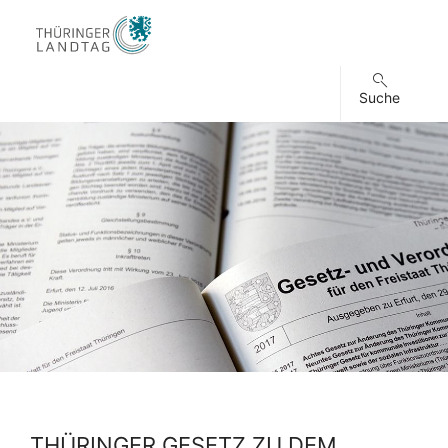
Suche
THÜRINGER GESETZ ZU DEM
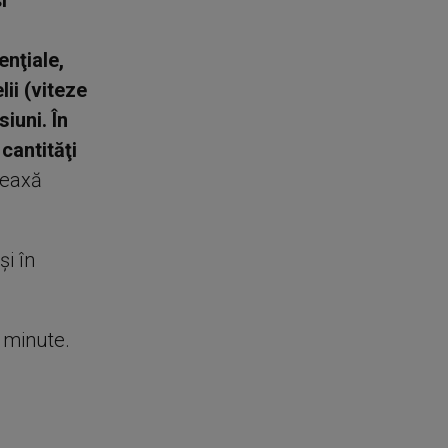
i
enţiale,
lii (viteze
iuni. În
cantităţi
meaxă
şi în
e minute.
-*-*-
--- The task ---
Print the material precisely as given, dropping any images it holds.

--- Exercise solution ---
Suche
THÜRINGER GESETZ ZU DEM
i
enţiale,
lii (viteze
iuni. În
cantităţi
meaxă
şi în
e minute.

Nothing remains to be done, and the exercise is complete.